Mortgage Demand Hits 25-Year Low

The Federal Reserve has raised interest rates six times in 2022 which has pushed 30-year mortgage rates to the highest levels they’ve been in over 20 years. This has led to a massive decline in mortgage demand hitting a 25-year low, mortgage demand is down 4% week over week and 38% year over year.

Why Mortgage Demand Is Down 

Interest rates are pushing some buyers out of the market due to affordability, which is also pushing out a lot of potential refinances due to the higher interest rates we're seeing right now.

Rates are now back in line with what we have seen historically dating back to the pre-2000 years. This chart shows we're back to rates that we have really been seeing for most of the country’s history instead of the historically low interest rates we've experienced over the last couple of decades. So the question is, are we going back to normalcy with interest rates or are we going to see a refinancing boom over the next couple of years?

Refinancing Boom

I personally think we'll see a refinancing boom. The reason for that is due to this GDP chart. That is exponential growth over the last decade and really the last several years. With that record increase in debt, the Fed is the largest borrower of this debt. Basically, the interest rates that they are charging themselves are unsustainable at that debt level.

Most economists are predicting that they will have to decrease those interest rates over the next year, maybe a year and a half or two years, but at some point in the near future those rates are going to have to come back down.

Matt’s Advice

Here are my recommendations during this low demand and higher interest rates market that we're in right now.

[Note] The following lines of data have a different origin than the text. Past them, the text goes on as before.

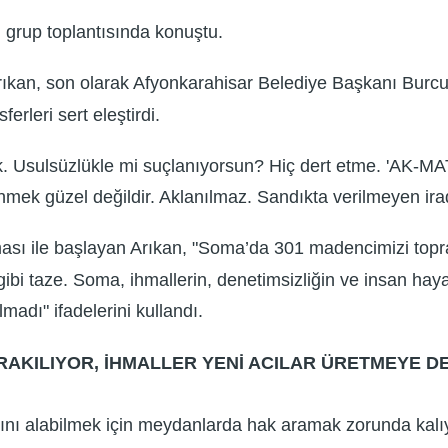
 grup toplantısında konuştu.
 Arıkan, son olarak Afyonkarahisar Belediye Başkanı Bu
erleri sert eleştirdi.
 Usulsüzlükle mi suçlanıyorsun? Hiç dert etme. 'AK-MATİK'
enmek güzel değildir. Aklanılmaz. Sandıkta verilmeyen ira
ı ile başlayan Arıkan, "Soma’da 301 madencimizi topra
gibi taze. Soma, ihmallerin, denetimsizliğin ve insan ha
lmadı" ifadelerini kullandı.
AKILIYOR, İHMALLER YENİ ACILAR ÜRETMEYE D
lığını alabilmek için meydanlarda hak aramak zorunda kal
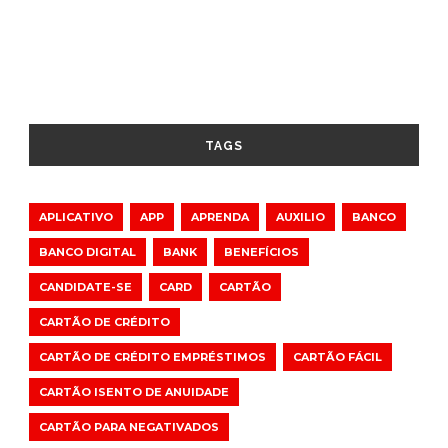
TAGS
APLICATIVO
APP
APRENDA
AUXILIO
BANCO
BANCO DIGITAL
BANK
BENEFÍCIOS
CANDIDATE-SE
CARD
CARTÃO
CARTÃO DE CRÉDITO
CARTÃO DE CRÉDITO EMPRÉSTIMOS
CARTÃO FÁCIL
CARTÃO ISENTO DE ANUIDADE
CARTÃO PARA NEGATIVADOS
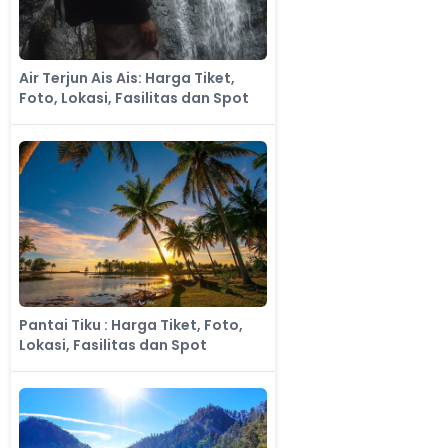
Air Terjun Ais Ais: Harga Tiket,
Foto, Lokasi, Fasilitas dan Spot
Pantai Tiku : Harga Tiket, Foto,
Lokasi, Fasilitas dan Spot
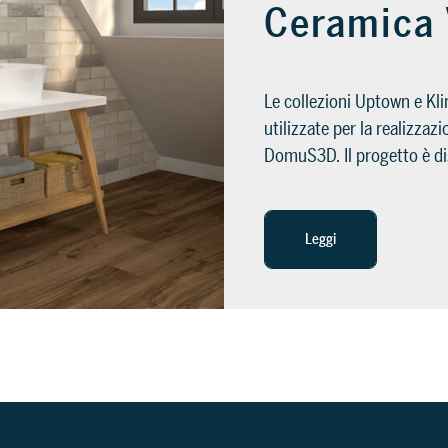
Ceramica 
Le collezioni Uptown e Kl
utilizzate per la realizza
DomuS3D. Il progetto è di
Leggi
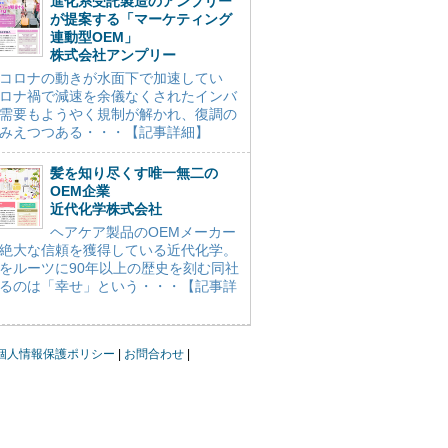
進化系受託製造のアンプリー
が提案する「マーケティング
連動型OEM」
株式会社アンプリー
コロナの動きが水面下で加速してい
ロナ禍で減速を余儀なくされたインバ
需要もようやく規制が解かれ、復調の
みえつつある・・・【記事詳細】
髪を知り尽くす唯一無二の
OEM企業
近代化学株式会社
ヘアケア製品のOEMメーカー
絶大な信頼を獲得している近代化学。
をルーツに90年以上の歴史を刻む同社
るのは「幸せ」という・・・【記事詳
個人情報保護ポリシー
お問合わせ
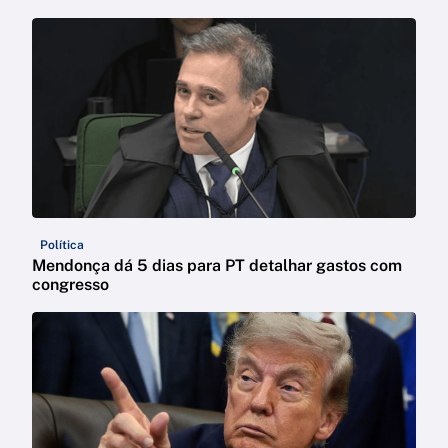
Política
Mendonça dá 5 dias para PT detalhar gastos com
congresso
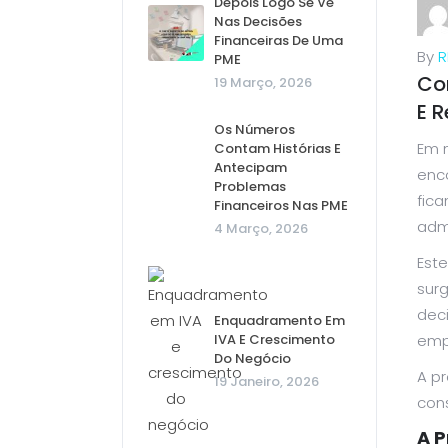
Depois Logo Se Vê
Nas Decisões
Financeiras De Uma
By
R
PME
Co
19 Março, 2026
E 
Os Números
Em m
Contam Histórias E
Antecipam
enc
Problemas
fica
Financeiros Nas PME
adm
4 Março, 2026
Est
surg
deci
Enquadramento Em
IVA E Crescimento
emp
Do Negócio
A p
19 Janeiro, 2026
con
A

One thing that we're not recommending, and a lot of people are looking at doing right now, is we do not recommend buying down your interest rate. The reason for that is going back to that GDP graph. We expect that interest rates will start to come back down, in my opinion definitely within the next 1 to 2 years, so you wouldn't want to buy down a rate just to refinance in another year or two. If you think we're going back to historical interest rates and interest rates are going to stay high for the next decade, that's when you would want to buy down the rate.

With those predictions in mind, we are recommending a couple of options. First, we're recommending looking at adjustable rate mortgages. Go ahead and look at getting that lower interest rate today versus a 30-year fixed rate since you're not likely to need that 30-year fixed rate for the full 30 years due to a potential refinance scenario. Second, if you believe interest rates will come down over the next 1 to 2 years and you're able to take on that risk, ARMs are a great option to consider.

Another option to consider is during this period of more motivated sellers, asking the seller for a 2-1 Rate Buy Down. A 2-1 Rate Buy Down lowers the interest rate from the current rate down 2% less the first year and then 1% less the second year. For example, if today's rates were 7%, the first-year rate would be 5%, and the second-year rate would be 6%. Then when it resets to 7% in year three, based on most predictions, you would likely be looking at already refinancing that home.

With those recommendations in mind, marry the home and date the rate. Buy the home you want, then look to refinance over the next couple of years.